- [WHAT THE TASK ASKS]: Each line in the entries below that holds the string "пришел" must be copied.

(Transcribed page contents)
=-=-=-=-=

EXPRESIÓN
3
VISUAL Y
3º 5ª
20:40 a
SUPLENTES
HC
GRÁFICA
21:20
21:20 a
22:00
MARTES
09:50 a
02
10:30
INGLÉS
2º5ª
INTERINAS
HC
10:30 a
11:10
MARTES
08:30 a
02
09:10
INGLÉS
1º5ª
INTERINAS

=-=-=-=-=

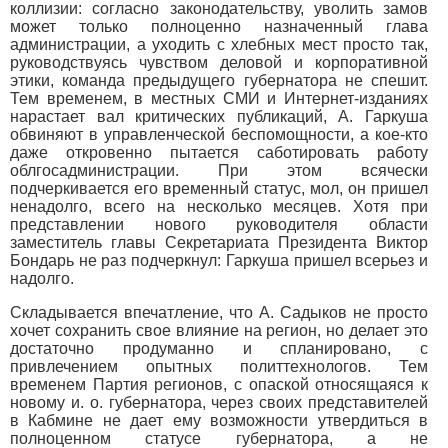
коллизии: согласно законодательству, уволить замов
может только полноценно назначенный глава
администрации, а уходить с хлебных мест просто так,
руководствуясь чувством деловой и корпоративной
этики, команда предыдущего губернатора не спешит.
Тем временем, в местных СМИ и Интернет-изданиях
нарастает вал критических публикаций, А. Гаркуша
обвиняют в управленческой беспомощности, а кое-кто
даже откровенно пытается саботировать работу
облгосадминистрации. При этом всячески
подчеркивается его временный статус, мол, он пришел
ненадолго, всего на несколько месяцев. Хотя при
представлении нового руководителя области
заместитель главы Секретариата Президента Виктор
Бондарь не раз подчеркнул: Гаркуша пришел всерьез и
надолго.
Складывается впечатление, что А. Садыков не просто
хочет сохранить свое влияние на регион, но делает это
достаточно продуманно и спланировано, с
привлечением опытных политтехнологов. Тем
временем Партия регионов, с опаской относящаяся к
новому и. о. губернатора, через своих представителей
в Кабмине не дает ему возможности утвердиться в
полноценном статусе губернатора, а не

=-=-=-=-=

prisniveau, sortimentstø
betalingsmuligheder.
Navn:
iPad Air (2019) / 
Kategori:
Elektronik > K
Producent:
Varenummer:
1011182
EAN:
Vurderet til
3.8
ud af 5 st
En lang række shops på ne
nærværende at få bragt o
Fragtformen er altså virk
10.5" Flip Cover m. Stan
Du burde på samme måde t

=-=-=-=-=

- [ANSWER BOX]:
подчеркивается его временный статус, мол, он пришел
Бондарь не раз подчеркнул: Гаркуша пришел всерьез и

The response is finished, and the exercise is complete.